Of seniors who have used their Medicare drug plans, 46% say they are saving money on prescription drug costs, while 34% say they are paying about the same as before the drug benefit and 17% say they are paying more.

Oh well, at least the people who the bill was designed to help are benefiting. On Tuesday the NY Times told us that:

The summer revival in the pharmaceutical industry continued as Merck and Schering-Plough, two major American drug makers, reported second-quarter profits yesterday that were well ahead of analysts’ expectations. Medicare Part D, which offers prescription coverage for people over 65, is fueling the profits, as drug makers benefit from new prescriptions and somewhat higher prices for medicines, Wall Street analysts say. The number of prescriptions has risen 3 percent this year, and growth accelerated in June to more than 5 percent, according to a report from Merrill Lynch. Eventually, Part D could fuel a political reaction if prices continue to rise, but analysts expect the industry’s influence in Washington will delay any changes for years.

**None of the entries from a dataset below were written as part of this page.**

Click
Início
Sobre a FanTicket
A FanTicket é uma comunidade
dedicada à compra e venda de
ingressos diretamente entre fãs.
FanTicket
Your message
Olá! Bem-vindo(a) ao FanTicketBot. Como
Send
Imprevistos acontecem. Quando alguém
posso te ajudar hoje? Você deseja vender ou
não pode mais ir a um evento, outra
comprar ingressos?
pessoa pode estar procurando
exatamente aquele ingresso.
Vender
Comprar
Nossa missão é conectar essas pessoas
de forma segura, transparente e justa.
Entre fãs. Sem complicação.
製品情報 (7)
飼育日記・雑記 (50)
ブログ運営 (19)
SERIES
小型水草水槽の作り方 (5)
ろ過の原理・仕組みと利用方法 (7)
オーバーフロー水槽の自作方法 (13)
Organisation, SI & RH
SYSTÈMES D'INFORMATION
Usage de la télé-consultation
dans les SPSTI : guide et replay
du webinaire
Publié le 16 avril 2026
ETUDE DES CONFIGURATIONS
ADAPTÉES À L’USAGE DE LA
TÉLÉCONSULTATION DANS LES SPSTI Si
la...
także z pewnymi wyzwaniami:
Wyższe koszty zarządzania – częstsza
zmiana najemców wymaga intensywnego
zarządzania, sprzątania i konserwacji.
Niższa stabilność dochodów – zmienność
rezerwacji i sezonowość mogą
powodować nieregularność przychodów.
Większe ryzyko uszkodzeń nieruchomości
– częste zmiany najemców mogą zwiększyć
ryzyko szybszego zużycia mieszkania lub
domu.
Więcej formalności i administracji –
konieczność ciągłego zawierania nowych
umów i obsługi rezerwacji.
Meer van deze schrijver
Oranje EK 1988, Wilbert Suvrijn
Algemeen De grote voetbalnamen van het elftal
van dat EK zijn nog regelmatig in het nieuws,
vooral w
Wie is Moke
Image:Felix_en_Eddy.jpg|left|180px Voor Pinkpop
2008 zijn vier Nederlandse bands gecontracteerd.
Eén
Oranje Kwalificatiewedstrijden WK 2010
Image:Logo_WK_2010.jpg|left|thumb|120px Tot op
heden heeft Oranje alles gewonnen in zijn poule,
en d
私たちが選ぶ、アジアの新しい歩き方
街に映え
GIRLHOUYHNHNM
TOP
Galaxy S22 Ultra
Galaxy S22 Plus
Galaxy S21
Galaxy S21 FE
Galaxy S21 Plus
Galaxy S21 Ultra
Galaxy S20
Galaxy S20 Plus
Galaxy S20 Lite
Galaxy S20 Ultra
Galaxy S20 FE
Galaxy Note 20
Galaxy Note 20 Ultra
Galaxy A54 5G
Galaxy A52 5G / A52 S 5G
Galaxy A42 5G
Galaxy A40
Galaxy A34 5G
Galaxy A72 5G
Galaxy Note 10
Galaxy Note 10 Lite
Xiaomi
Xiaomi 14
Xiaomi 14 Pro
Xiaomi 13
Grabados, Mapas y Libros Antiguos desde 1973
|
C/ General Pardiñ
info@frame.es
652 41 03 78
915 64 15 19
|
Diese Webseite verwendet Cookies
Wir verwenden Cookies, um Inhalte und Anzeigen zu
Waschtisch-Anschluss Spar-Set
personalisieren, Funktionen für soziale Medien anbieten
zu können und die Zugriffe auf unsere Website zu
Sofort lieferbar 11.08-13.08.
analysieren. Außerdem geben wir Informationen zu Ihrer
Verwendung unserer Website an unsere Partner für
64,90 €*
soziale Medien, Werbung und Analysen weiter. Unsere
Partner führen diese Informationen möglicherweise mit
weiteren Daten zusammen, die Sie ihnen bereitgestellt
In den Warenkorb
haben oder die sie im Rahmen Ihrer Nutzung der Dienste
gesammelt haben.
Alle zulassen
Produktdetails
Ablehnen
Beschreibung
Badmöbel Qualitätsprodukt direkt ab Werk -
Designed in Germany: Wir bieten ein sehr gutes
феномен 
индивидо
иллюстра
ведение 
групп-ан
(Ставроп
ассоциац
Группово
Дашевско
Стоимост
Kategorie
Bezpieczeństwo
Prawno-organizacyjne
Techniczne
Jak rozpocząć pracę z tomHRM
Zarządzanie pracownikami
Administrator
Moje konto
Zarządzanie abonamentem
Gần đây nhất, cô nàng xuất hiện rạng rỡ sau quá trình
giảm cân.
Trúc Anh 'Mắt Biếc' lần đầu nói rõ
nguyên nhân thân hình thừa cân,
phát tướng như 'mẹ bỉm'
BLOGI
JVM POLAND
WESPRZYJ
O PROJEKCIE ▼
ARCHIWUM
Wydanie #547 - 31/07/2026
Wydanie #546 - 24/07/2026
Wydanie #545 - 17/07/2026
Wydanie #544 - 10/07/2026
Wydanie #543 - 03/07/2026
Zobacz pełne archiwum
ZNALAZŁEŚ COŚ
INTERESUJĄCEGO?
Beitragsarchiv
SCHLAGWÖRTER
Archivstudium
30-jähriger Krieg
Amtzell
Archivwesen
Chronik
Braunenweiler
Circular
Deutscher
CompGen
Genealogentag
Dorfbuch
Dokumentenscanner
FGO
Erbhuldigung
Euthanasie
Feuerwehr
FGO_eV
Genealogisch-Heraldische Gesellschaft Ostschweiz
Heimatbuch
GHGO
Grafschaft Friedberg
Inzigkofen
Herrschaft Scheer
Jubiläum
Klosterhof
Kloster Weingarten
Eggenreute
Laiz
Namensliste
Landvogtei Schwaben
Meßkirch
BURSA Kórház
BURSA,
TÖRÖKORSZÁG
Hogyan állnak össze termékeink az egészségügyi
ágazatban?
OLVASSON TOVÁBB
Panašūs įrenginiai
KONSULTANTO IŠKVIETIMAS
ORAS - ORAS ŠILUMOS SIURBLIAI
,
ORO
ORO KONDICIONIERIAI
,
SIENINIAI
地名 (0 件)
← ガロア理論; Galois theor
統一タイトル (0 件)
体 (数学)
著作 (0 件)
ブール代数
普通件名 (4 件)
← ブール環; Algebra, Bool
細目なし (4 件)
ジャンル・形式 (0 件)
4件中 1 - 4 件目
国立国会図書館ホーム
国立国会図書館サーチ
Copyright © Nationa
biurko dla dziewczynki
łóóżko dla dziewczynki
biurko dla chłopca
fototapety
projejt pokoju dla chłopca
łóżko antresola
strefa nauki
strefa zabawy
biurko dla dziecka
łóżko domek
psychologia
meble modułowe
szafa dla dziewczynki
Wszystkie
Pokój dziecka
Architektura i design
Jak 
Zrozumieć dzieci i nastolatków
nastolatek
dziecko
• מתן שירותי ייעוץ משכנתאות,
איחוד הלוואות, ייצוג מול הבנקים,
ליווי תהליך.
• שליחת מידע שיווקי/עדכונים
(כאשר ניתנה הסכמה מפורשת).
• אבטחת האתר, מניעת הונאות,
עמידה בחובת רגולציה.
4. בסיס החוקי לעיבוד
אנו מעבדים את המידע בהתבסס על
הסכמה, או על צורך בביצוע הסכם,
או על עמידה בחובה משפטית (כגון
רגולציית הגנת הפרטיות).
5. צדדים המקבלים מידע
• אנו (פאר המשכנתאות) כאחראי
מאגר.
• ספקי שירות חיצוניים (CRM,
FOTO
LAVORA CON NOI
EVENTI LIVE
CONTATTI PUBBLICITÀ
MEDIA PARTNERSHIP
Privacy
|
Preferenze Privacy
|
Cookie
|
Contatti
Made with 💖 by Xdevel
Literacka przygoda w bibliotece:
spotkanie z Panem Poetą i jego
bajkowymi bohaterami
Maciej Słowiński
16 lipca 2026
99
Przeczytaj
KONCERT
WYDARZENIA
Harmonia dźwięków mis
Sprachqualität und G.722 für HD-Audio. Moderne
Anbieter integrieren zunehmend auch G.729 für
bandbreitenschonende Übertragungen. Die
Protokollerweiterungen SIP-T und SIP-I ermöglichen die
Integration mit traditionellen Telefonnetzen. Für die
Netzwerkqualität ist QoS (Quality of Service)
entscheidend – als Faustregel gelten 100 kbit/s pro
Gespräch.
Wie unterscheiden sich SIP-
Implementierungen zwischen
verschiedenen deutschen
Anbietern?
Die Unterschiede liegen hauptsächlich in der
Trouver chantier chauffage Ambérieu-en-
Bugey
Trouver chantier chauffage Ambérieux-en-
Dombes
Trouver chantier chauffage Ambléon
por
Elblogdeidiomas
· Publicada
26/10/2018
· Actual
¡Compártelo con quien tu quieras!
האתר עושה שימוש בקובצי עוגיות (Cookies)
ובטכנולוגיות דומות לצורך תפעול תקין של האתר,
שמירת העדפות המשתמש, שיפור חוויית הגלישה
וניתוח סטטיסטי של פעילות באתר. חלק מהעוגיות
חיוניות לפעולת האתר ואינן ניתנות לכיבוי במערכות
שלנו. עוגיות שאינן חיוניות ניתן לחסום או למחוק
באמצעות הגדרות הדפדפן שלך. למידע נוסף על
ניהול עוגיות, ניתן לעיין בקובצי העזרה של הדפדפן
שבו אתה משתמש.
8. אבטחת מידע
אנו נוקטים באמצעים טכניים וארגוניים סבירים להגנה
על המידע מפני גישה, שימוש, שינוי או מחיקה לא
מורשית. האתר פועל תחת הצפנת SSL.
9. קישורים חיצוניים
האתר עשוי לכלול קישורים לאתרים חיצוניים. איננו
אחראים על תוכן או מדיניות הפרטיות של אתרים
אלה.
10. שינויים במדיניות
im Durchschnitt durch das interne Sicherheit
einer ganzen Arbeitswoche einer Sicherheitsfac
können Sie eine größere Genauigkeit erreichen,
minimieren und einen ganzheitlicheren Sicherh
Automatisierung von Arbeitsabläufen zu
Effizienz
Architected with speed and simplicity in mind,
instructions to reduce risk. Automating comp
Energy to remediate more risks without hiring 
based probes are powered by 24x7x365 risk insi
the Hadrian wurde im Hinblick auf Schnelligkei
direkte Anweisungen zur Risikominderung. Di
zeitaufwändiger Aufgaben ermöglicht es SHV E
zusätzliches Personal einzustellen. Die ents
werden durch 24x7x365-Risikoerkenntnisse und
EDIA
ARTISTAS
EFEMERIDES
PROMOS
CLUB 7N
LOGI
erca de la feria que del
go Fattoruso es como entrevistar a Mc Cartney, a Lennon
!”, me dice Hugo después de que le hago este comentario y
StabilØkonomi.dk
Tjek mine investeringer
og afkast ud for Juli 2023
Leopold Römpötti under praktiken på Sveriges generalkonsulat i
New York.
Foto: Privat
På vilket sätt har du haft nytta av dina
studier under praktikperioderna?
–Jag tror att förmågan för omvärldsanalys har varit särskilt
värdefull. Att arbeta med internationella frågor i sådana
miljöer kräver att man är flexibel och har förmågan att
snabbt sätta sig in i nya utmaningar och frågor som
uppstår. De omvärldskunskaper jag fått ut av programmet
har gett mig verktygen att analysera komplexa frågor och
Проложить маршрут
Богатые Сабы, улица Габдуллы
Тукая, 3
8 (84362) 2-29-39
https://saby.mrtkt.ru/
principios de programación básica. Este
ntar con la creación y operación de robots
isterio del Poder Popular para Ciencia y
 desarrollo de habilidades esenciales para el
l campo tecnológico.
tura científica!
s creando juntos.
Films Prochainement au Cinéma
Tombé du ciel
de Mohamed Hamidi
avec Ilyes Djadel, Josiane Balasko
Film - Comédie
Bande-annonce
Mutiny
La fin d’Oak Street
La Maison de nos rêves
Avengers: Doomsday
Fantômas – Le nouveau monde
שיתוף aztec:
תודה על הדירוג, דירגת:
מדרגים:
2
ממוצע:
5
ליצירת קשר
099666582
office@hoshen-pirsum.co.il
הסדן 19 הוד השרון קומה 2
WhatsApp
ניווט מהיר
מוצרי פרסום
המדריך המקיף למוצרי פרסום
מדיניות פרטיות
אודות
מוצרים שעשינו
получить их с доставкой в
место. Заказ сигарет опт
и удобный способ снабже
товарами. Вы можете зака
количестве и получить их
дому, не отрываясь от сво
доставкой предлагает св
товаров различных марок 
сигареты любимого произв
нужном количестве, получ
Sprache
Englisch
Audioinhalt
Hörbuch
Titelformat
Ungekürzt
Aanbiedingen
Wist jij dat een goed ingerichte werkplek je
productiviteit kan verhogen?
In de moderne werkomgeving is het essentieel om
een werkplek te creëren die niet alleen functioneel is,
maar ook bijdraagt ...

And the taxpayer isn’t getting screwed any more than they were going to be already in Part D are they? Well there’s this little nugget too

Overall prescriptions are also increasing, according to data from Citigroup and Merrill Lynch. For the year, total prescriptions in the United States are up about 3 percent, but they accelerated in June, rising 5.4 percent over the previous June. Drug makers have also increased prices for many popular drugs and are paying rebates to the private insurers who run the Medicare Part D program that are lower than the 15 percent rebates they paid to Medicaid.

Well at least the market is working—of course Adam Smith might not notice this as being the kind of free market he was thinking about.